Aim of the task.
Look for the string "КНДР" in the data below, and copy each line that holds it.

*** Block opens ***

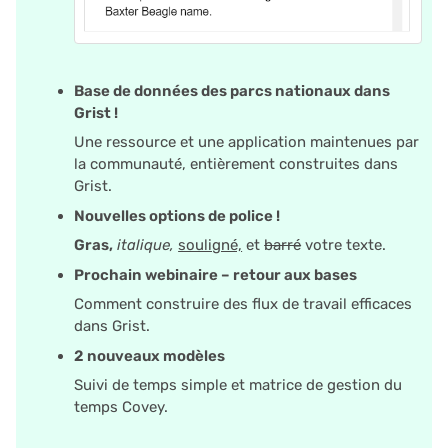
Suivi de temps simple
utilisateur
c
Matrice de gestion du
Restreindre les
h
Base de données des parcs nationaux dans
temps Covey
enregistrements en doub
e
Grist !
Aidez-nous à faire
Une ressource et une application maintenues par
Propositions et contrats
la communauté, entièrement construites dans
connaître Grist ?
Grist.
Nous sommes là pour
Nouvelles options de police !
vous soutenir
Gras,
italique,
souligné,
et
barré
votre texte.
Prochain webinaire – retour aux bases
Comment construire des flux de travail efficaces
dans Grist.
2 nouveaux modèles
Suivi de temps simple et matrice de gestion du
temps Covey.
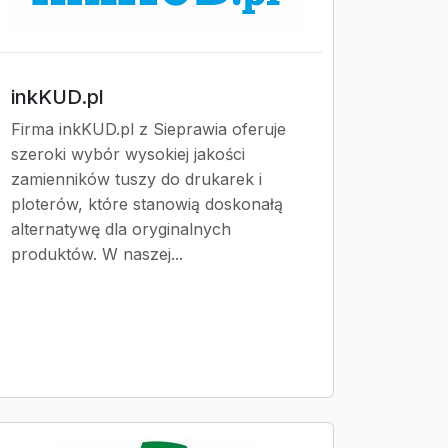
inkKUD.pl
Firma inkKUD.pl z Sieprawia oferuje
szeroki wybór wysokiej jakości
zamienników tuszy do drukarek i
ploterów, które stanowią doskonałą
alternatywę dla oryginalnych
produktów. W naszej...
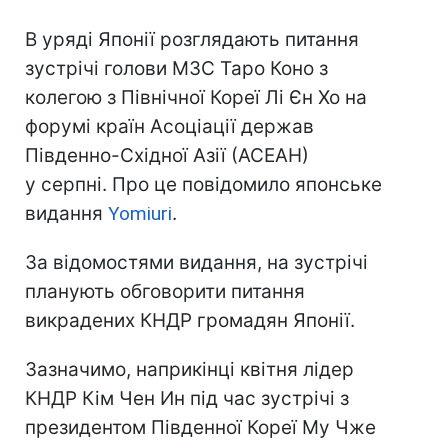
В уряді Японії розглядають питання
зустрічі голови МЗС Таро Коно з
колегою з Північної Кореї Лі Єн Хо на
форумі країн Асоціації держав
Південно-Східної Азії (АСЕАН)
у серпні. Про це повідомило японське
видання
Yomiuri
.
За відомостями видання, на зустрічі
планують обговорити питання
викрадених КНДР громадян Японії.
Зазначимо, наприкінці квітня лідер
КНДР Кім Чен Ин під час зустрічі з
президентом Південної Кореї Му Чже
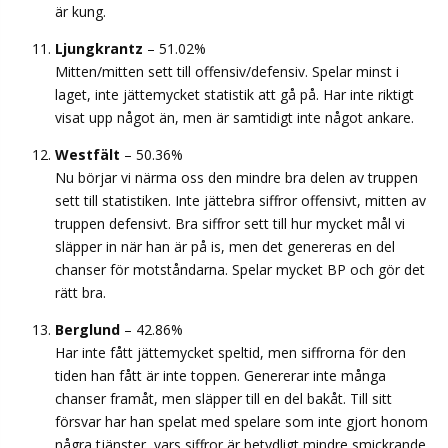
är kung.
Ljungkrantz
– 51.02%
Mitten/mitten sett till offensiv/defensiv. Spelar minst i
laget, inte jättemycket statistik att gå på. Har inte riktigt
visat upp något än, men är samtidigt inte något ankare.
Westfält
– 50.36%
Nu börjar vi närma oss den mindre bra delen av truppen
sett till statistiken. Inte jättebra siffror offensivt, mitten av
truppen defensivt. Bra siffror sett till hur mycket mål vi
släpper in när han är på is, men det genereras en del
chanser för motståndarna. Spelar mycket BP och gör det
rätt bra.
Berglund
– 42.86%
Har inte fått jättemycket speltid, men siffrorna för den
tiden han fått är inte toppen. Genererar inte många
chanser framåt, men släpper till en del bakåt. Till sitt
försvar har han spelat med spelare som inte gjort honom
några tjänster, vars siffror är betydligt mindre smickrande.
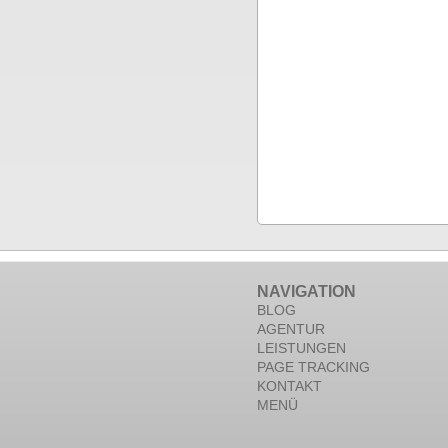
NAVIGATION
BLOG
AGENTUR
LEISTUNGEN
PAGE TRACKING
KONTAKT
MENÜ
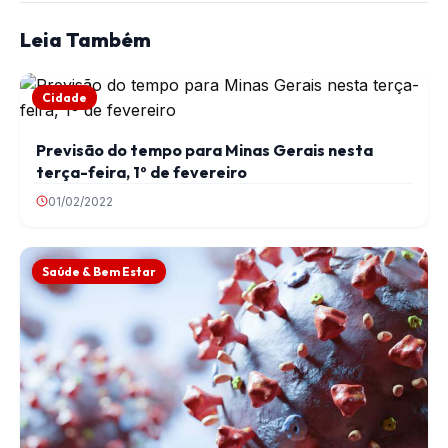
Leia Também
Cidade
Previsão do tempo para Minas Gerais nesta
terça-feira, 1º de fevereiro
01/02/2022
Saúde & Bem Estar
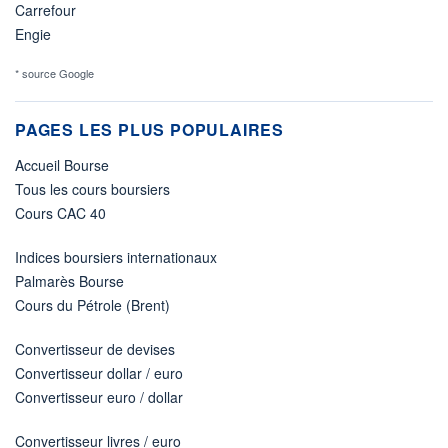
Carrefour
Engie
* source Google
PAGES LES PLUS POPULAIRES
Accueil Bourse
Tous les cours boursiers
Cours CAC 40
Indices boursiers internationaux
Palmarès Bourse
Cours du Pétrole (Brent)
Convertisseur de devises
Convertisseur dollar / euro
Convertisseur euro / dollar
Convertisseur livres / euro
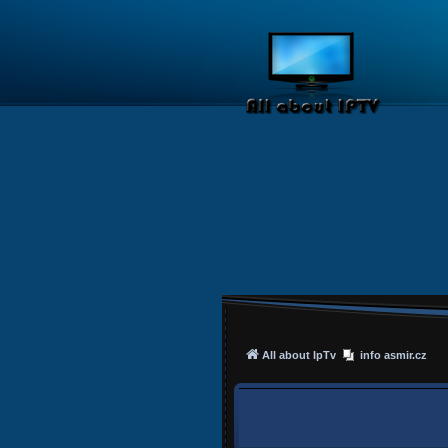
All about IpTv
info asmir.cz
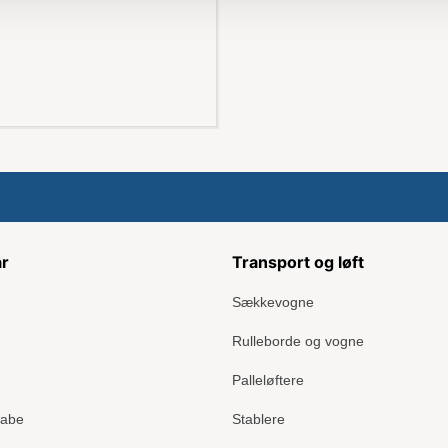
ar
Transport og løft
Sækkevogne
Rulleborde og vogne
Palleløftere
kabe
Stablere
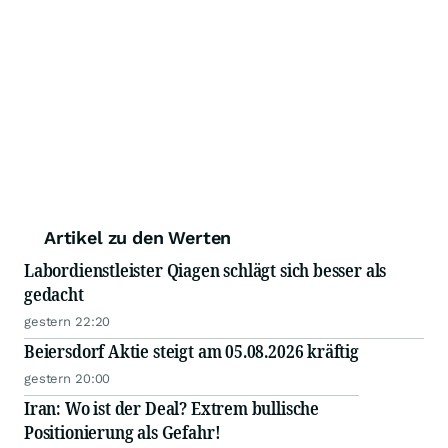
Artikel zu den Werten
Labordienstleister Qiagen schlägt sich besser als
gedacht
gestern 22:20
Beiersdorf Aktie steigt am 05.08.2026 kräftig
gestern 20:00
Iran: Wo ist der Deal? Extrem bullische
Positionierung als Gefahr!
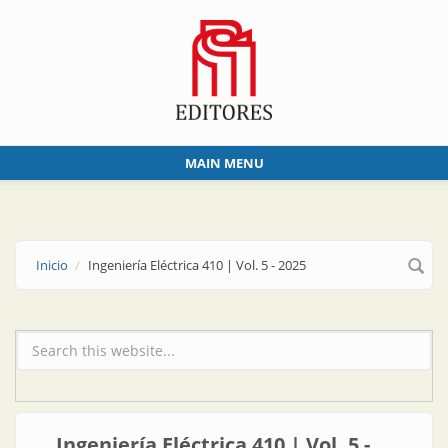
Skip to main content
MAIN MENU
Inicio
Ingeniería Eléctrica 410 | Vol. 5 - 2025
Formulario de búsqueda
Ingeniería Eléctrica 410 | Vol. 5 -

*** Block closes ***

Reply to the exercise.
викрадених КНДР громадян Японії.
КНДР Кім Чен Ин під час зустрічі з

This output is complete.